Zeytin üreticisinin tek kurtuluşu, ürününe ailece toplamasıdır. O zaman masraflar biraz düşer, çünkü işçilik ücreti ödemezler.
Burada asıl olan kooperatiflerin ortakların ürünü kaç liraya mal ettikleridir.
Çünkü zeytin üreticisi mahsulünü toplar toplamaz gelecek yıla hazırlık başlar başlamaz masraf yapar.
Cebinde para kalmaz. Borçlanarak topladığı mahsulünü yeniden borçlanarak gelecek yıla hazırlar.
Tek umudu ürününün para etmesi, masrafla rından çok gelir elde etmesidir.
Ali Çelik, Marmarabirlik’in 2019 fiyat politikasını bunun için eleştiriyor, elinde kalan küçük taneli zeytinin satamamasını beceriksizlik olarak niteliyor. 
Buna Marmarbirlik yöneticileri tahammül edemiyor ve karşılıklı sataşmalar başlıyor.

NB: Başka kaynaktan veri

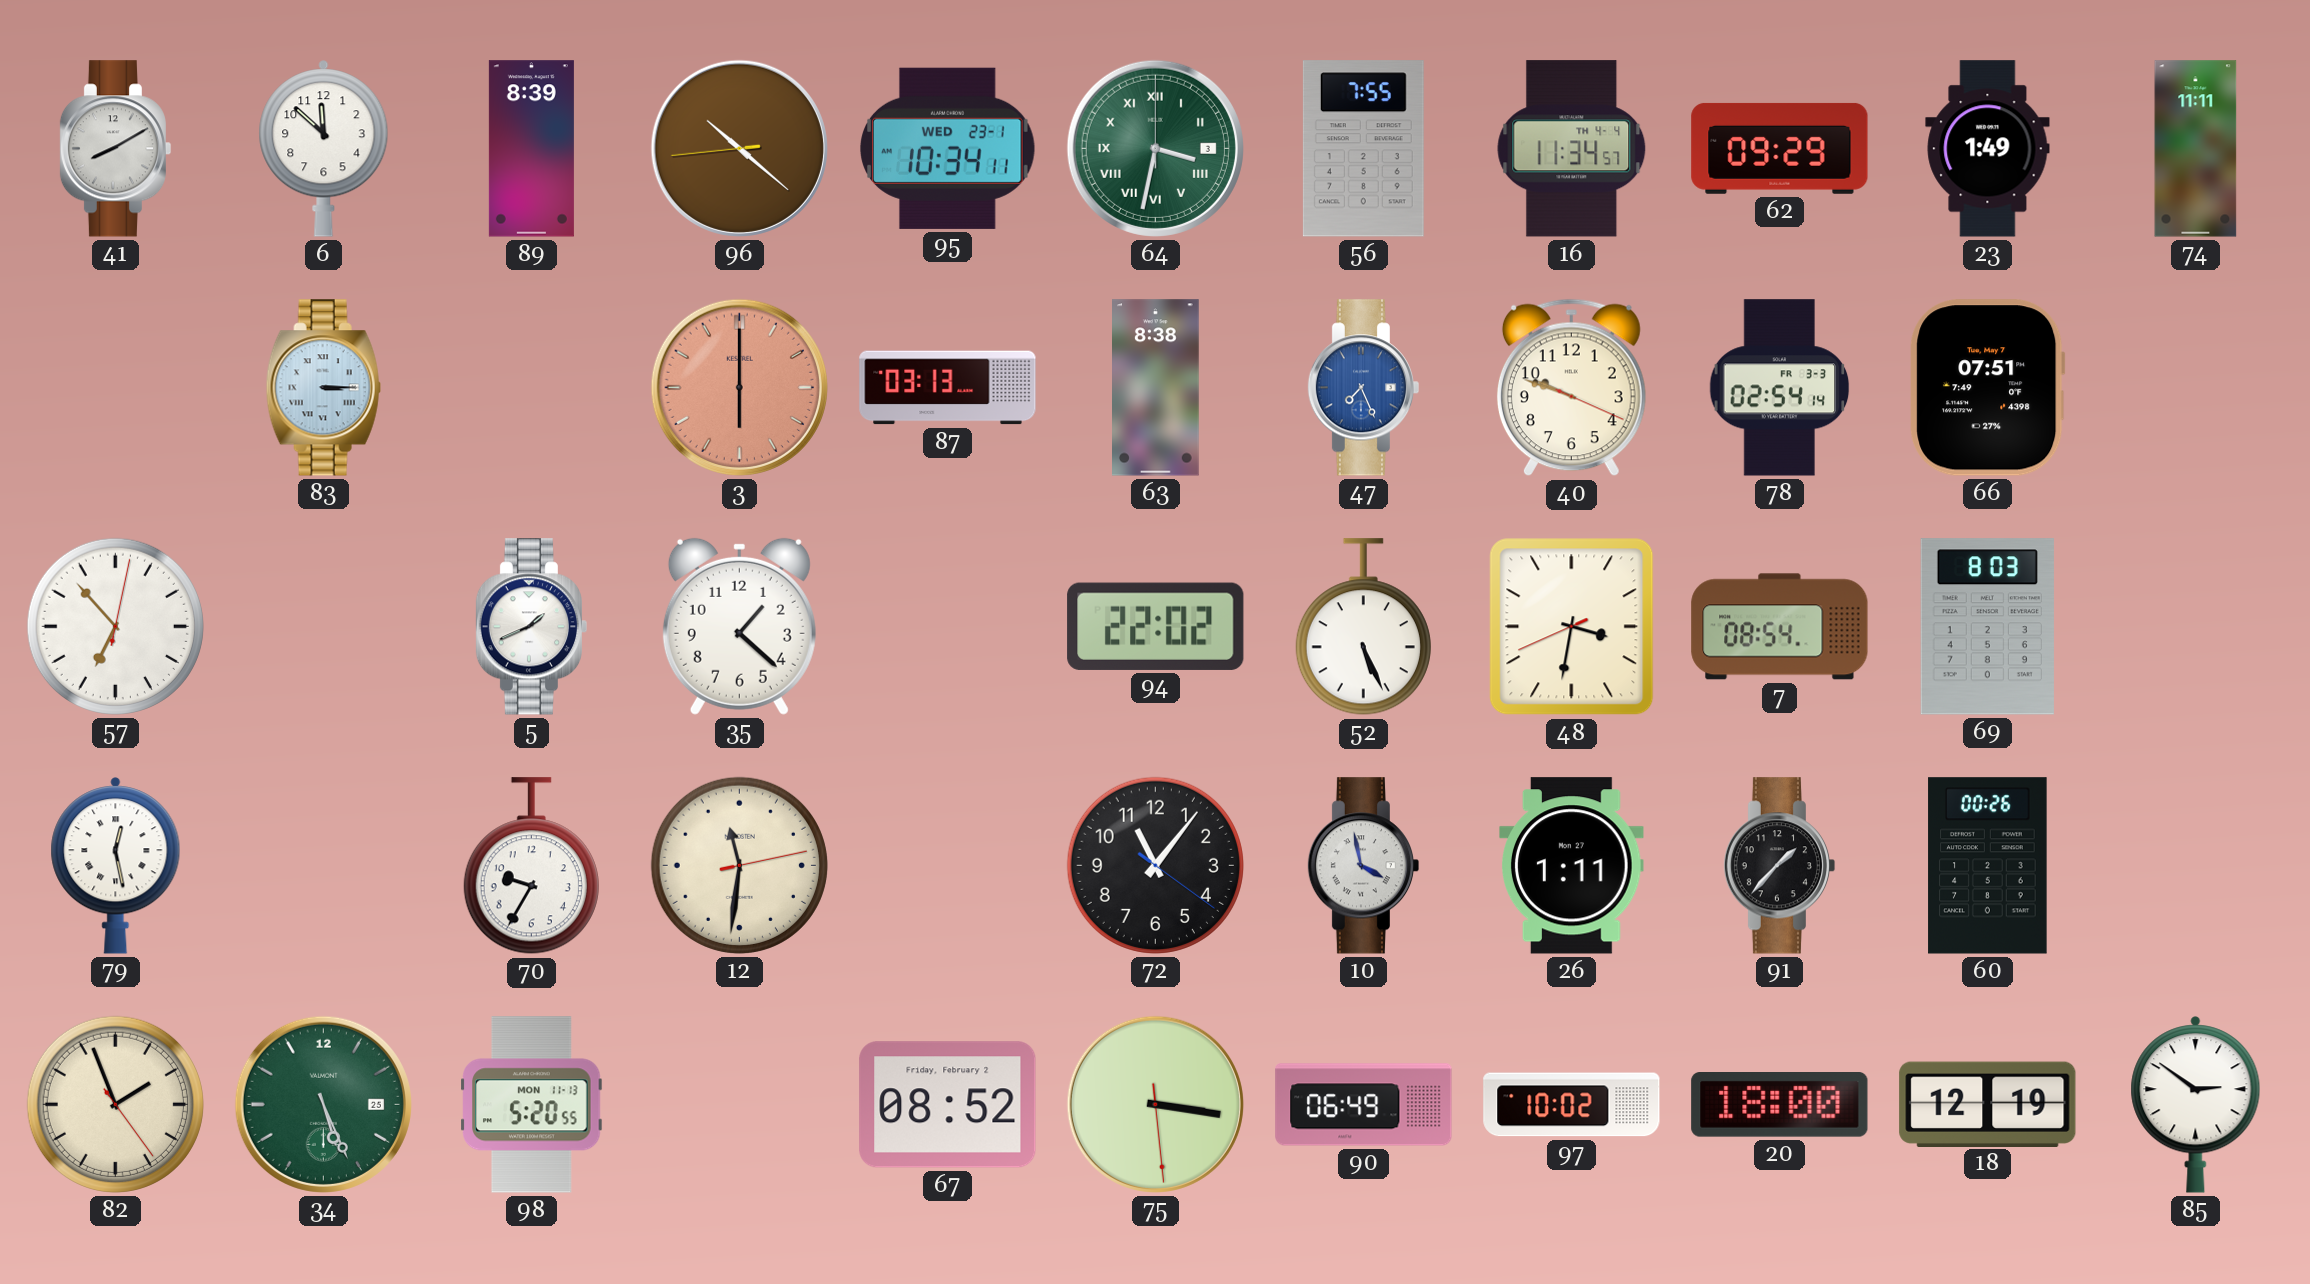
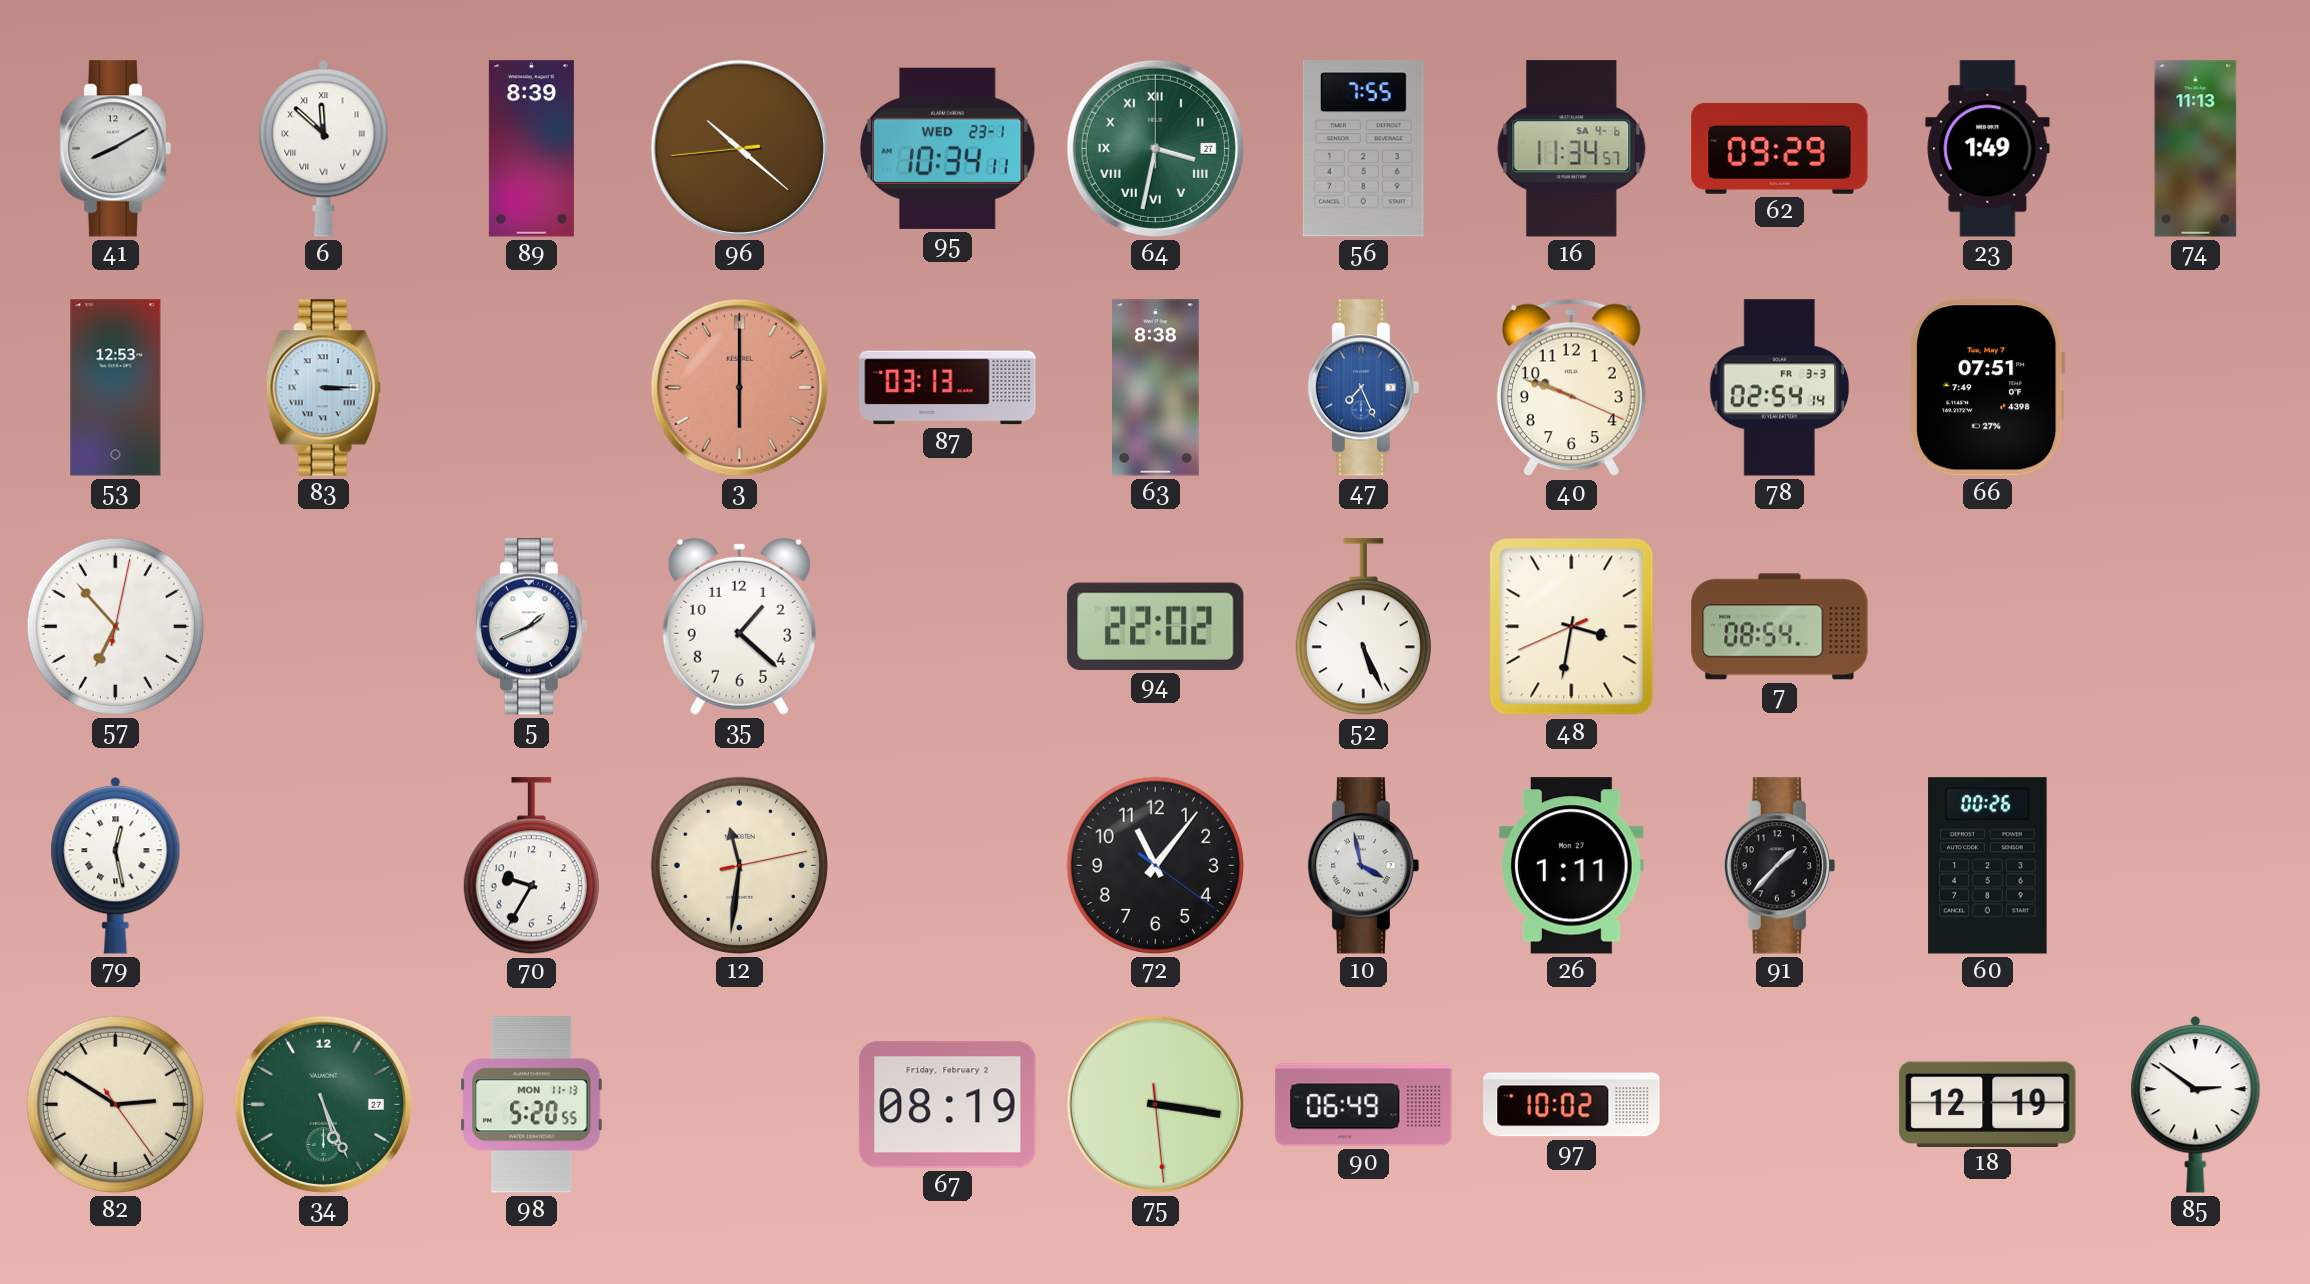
6 numerals: Arabic -> Roman
64 date: 3 -> 27
16 date: TH 4-4 -> SA 4-6
74: 11:11 -> 11:13
53: none -> 12:53
69: 8:03 -> none
82: 1:56 -> 2:50
34 date: 25 -> 27
67: 08:52 -> 08:19
20: 18:00 -> none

Ali Çelik’in Ticaret Borsasını da eleştirmesi bu kez tartışmayı başka yöne çekti.
Çelik, Borsa’nın zeytinin alımının yapıldığı yer olması gerektiğini anımsattı.
Bu kez Borsa Yönetim Kurulu Başkanı Çelik’i hedefine aldı.
Bugün Ziraat Odası Başkanı Çelik yeniden oklarını çekti ve suçlamalara yanıt verdi.
Eleştiriler ve suçlamalar kırıcı olmamalı.
Bu kurumlar üreticiler için önemli. Hatalar söylenmeli ama dil de yapıcı olmalı.